Kynaston le miró fijamente. Los dos sabían la importancia de esta pregunta. Contestó:

– Después del primer corte superficial, yo diría que sí.

– Pero ¿pudo tener todavía la fuerza necesaria para matar a Harry?

– ¿Estando él medio degollado? De nuevo, después de hacerse ese primer corte superficial, no creo que sea posible descartar la posibilidad. Recordemos que debía de encontrarse en un estado de gran excitación. Es sorprendente la fuerza que demuestran a veces ciertas personas. Después de todo, estamos suponiendo que se le interrumpió en el momento de suicidarse. Difícilmente un momento en que un hombre se muestre racional. No obstante, no puedo estar seguro. Nadie puede estarlo. Me está pidiendo un imposible, Adam.

– Ya me lo temía. Pero es que parece demasiado claro.

– O tal vez quiera usted creer que es demasiado claro. ¿Cómo lo ve usted?

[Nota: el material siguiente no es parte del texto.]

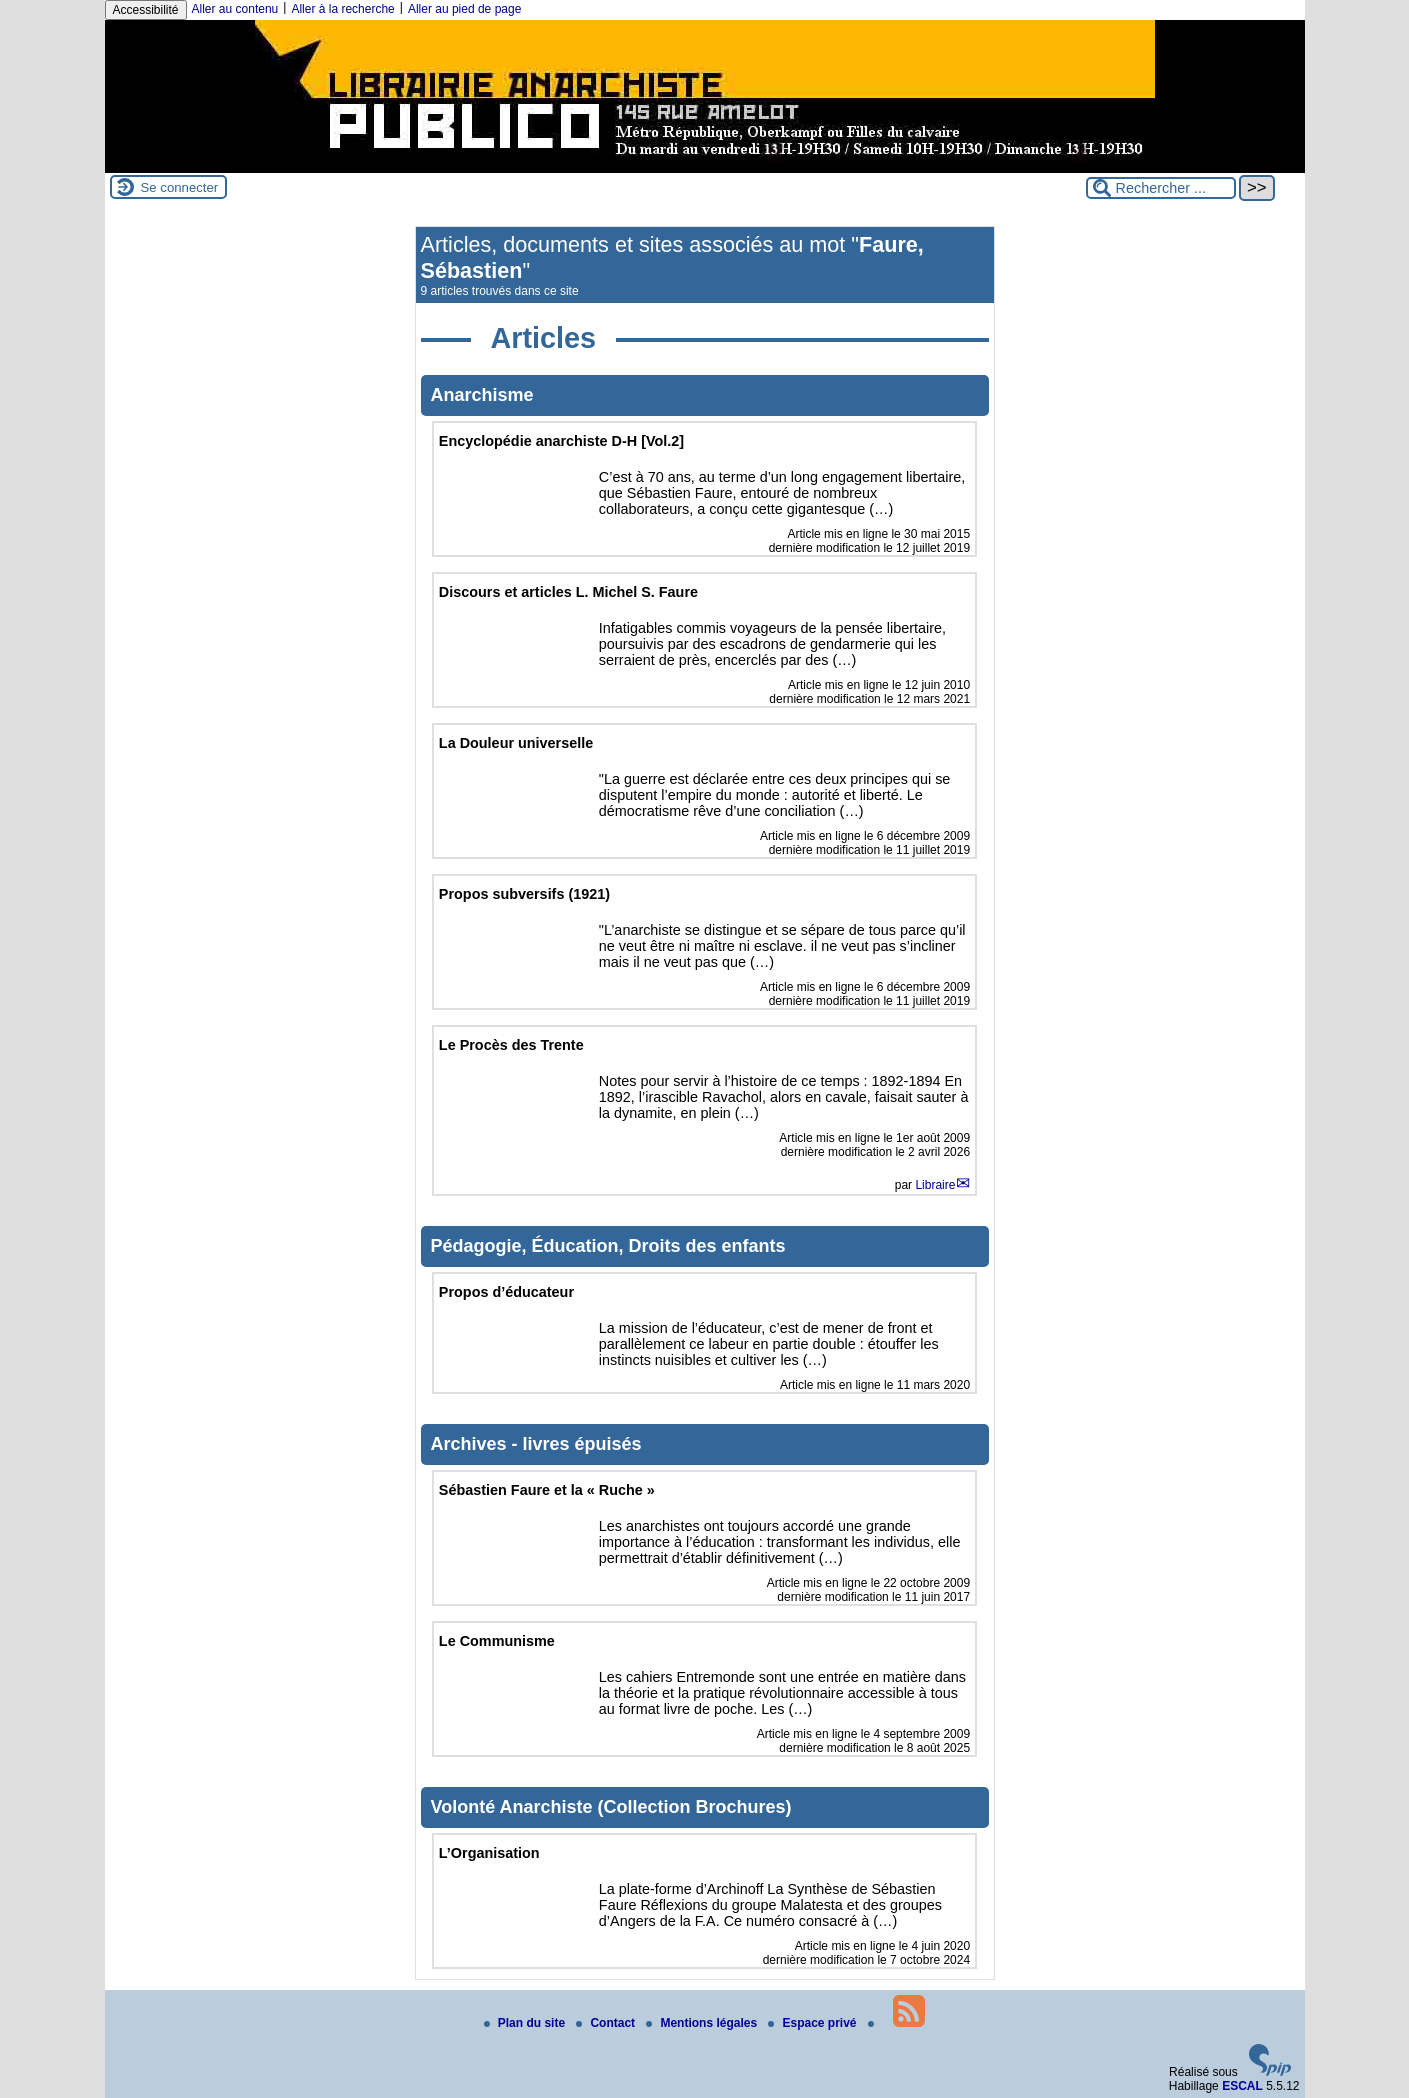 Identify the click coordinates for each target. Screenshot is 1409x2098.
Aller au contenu (235, 9)
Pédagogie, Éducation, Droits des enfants (608, 1246)
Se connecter (180, 187)
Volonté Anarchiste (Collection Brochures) (611, 1807)
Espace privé (813, 2023)
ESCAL (1242, 2086)
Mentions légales (703, 2023)
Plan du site (526, 2023)
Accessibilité (146, 10)
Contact (607, 2023)
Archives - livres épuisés (536, 1444)
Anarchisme (482, 395)
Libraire (935, 1185)
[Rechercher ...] (1161, 188)
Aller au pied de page (464, 9)
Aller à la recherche (342, 9) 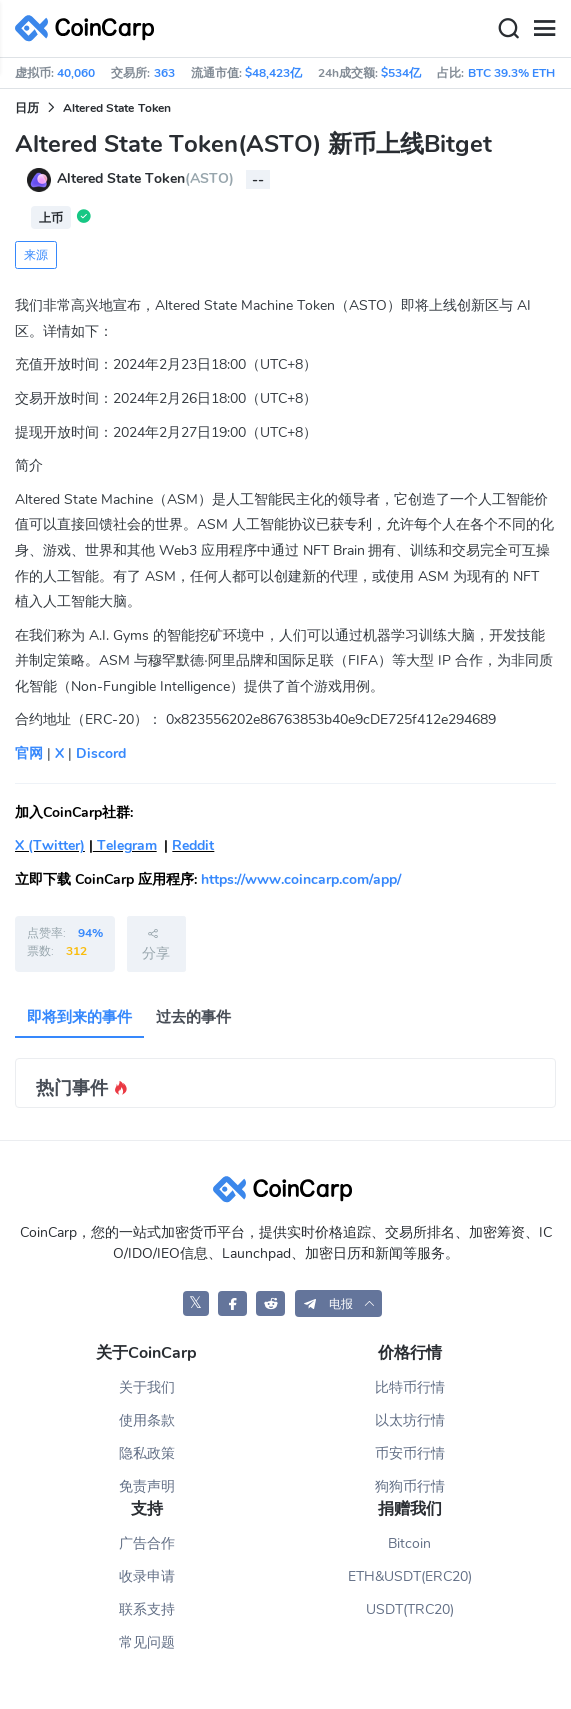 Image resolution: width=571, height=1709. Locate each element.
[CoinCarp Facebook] (232, 1303)
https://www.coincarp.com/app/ (301, 879)
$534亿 (401, 73)
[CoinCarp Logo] (90, 28)
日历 (27, 108)
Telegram (125, 845)
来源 (36, 255)
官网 (29, 753)
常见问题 (147, 1642)
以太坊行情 (410, 1420)
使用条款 (147, 1420)
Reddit (193, 845)
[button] (339, 1303)
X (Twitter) (50, 845)
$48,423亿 (273, 73)
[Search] (508, 29)
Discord (101, 753)
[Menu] (544, 29)
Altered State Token (117, 108)
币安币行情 (410, 1453)
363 (164, 73)
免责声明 (147, 1486)
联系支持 (147, 1609)
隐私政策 (147, 1453)
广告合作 (147, 1543)
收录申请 (147, 1576)
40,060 (76, 73)
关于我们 (147, 1387)
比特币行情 (410, 1387)
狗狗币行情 (410, 1486)
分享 (156, 944)
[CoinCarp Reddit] (270, 1303) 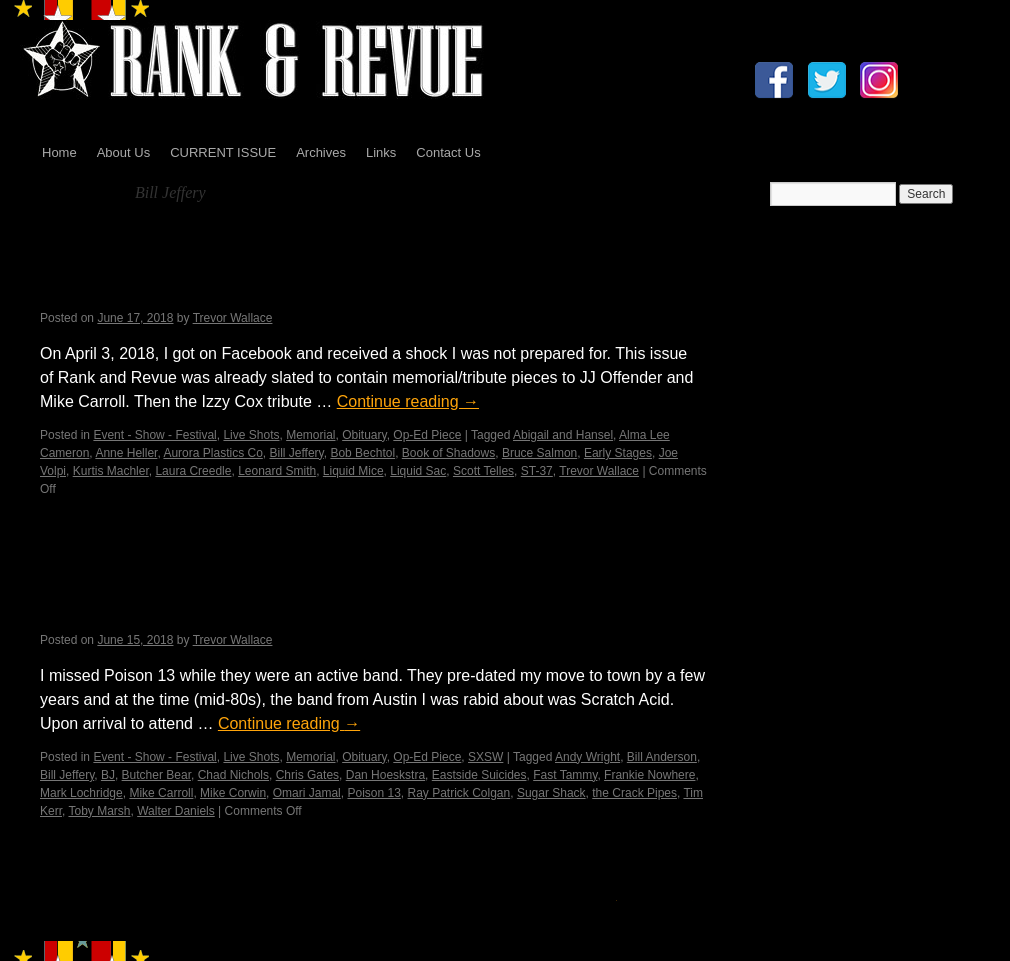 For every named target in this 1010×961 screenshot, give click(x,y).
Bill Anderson (662, 757)
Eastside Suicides (479, 775)
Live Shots (251, 435)
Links (381, 152)
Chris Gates (307, 775)
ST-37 (537, 471)
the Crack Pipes (634, 793)
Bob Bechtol (362, 453)
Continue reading (408, 401)
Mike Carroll (161, 793)
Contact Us (448, 152)
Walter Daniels (176, 811)
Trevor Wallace (233, 318)
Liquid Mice (353, 471)
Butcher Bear (156, 775)
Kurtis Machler (111, 471)
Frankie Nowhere (649, 775)
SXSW (485, 757)
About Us (123, 152)
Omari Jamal (307, 793)
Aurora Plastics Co (212, 453)
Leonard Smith (277, 471)
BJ (108, 775)
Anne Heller (126, 453)
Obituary (364, 435)
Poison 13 (373, 793)
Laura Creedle (193, 471)
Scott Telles (483, 471)
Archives (321, 152)
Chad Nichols (233, 775)
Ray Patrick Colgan (459, 793)
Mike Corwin (233, 793)
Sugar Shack (551, 793)
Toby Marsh (99, 811)
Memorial (310, 435)
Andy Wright (587, 757)
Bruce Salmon (539, 453)
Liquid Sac (418, 471)
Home (59, 152)
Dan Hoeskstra (385, 775)
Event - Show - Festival (154, 435)
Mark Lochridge (81, 793)
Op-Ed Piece (427, 435)
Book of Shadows (448, 453)
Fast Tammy (565, 775)
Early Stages (618, 453)
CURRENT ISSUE (223, 152)
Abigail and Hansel (563, 435)
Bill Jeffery (296, 453) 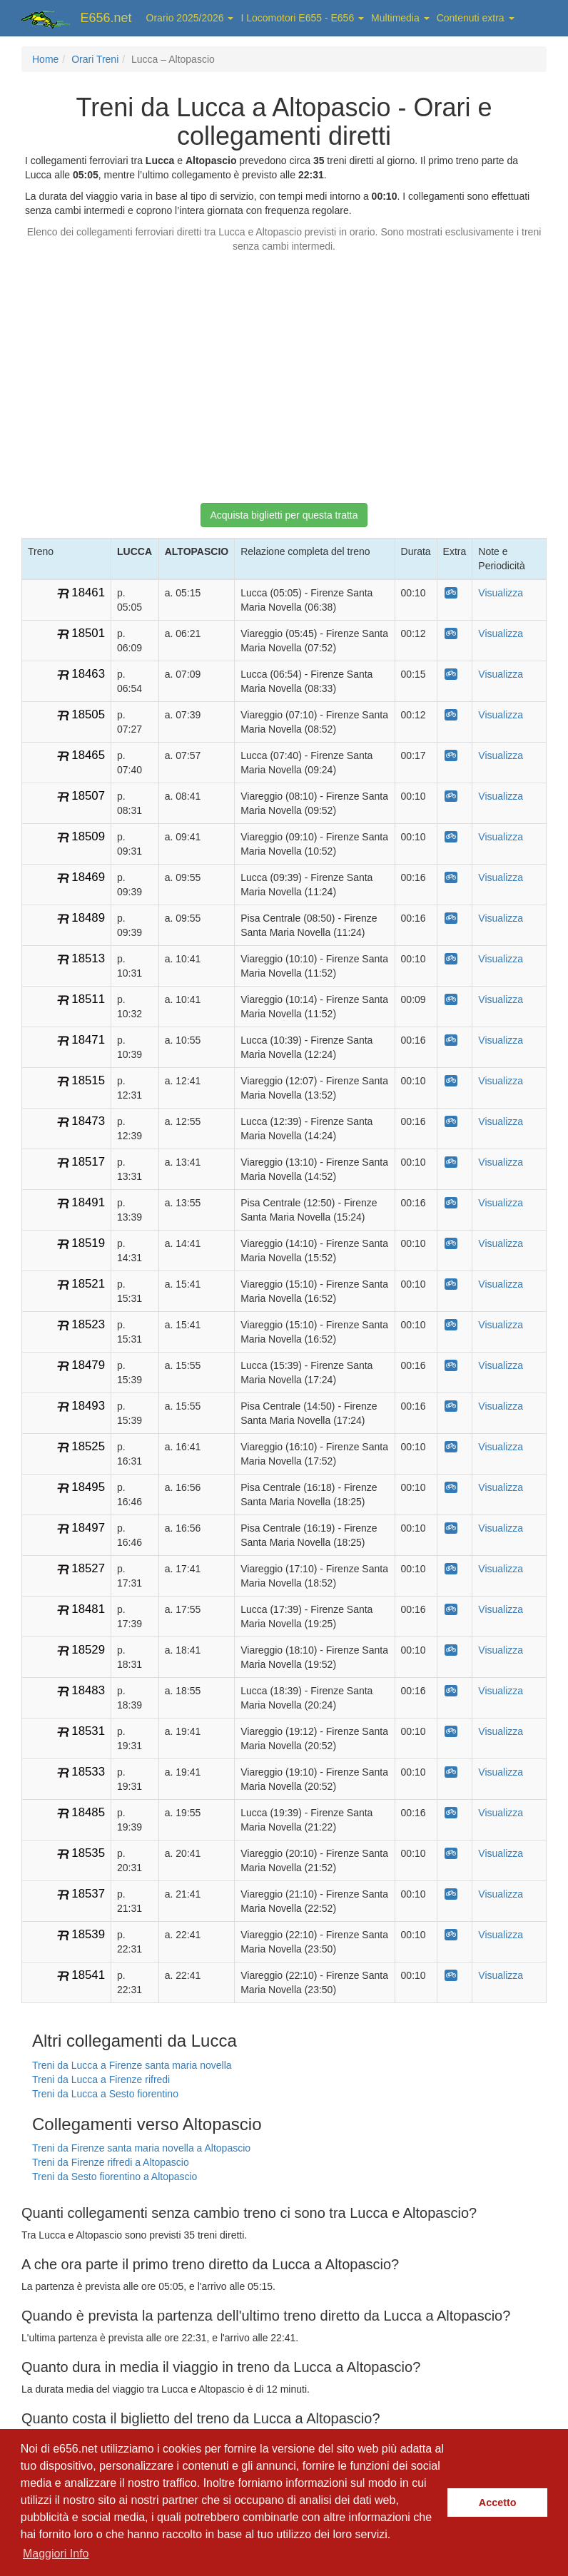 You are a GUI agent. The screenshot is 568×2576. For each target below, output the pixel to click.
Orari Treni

– Por la posición del cuerpo, creo que pudo haber estado sentado en el borde de la cama. Suponiendo que fuese asesinado, suponiendo que el asesino entrase primero en la cocina, entonces pudo haber regresado silenciosamente y atacado a Berowne por detrás. Un golpe, una cuerda alrededor del cuello. O bien agarrarle por el pelo, echarle atrás la cabeza, hacer el primer corte profundo. Los otros, los destinados a dar la impresión de un intento, pudieron haberse hecho después. Por consiguiente, hay que buscar cualquier marca además de los cortes, o tal vez un chichón en la parte posterior de la cabeza.

Kynaston dijo:

– Hay un chichón, pero es pequeño. Pudo haber sido causado al caerse. Sin embargo, sabremos algo más con la autopsia.

– Una teoría alternativa sería la de que el asesino le dejó primero sin sentido, después entró en el baño para desnudarse y regresó para proceder al degüello final, antes de que Berowne tuviera la oportunidad de volver en sí. Sin embargo, esto suscita unas objeciones obvias. Hubiera tenido que calcular con gran precisión la fuerza del golpe, y cabría esperar que éste hubiera dejado algo más que un ligero chichón.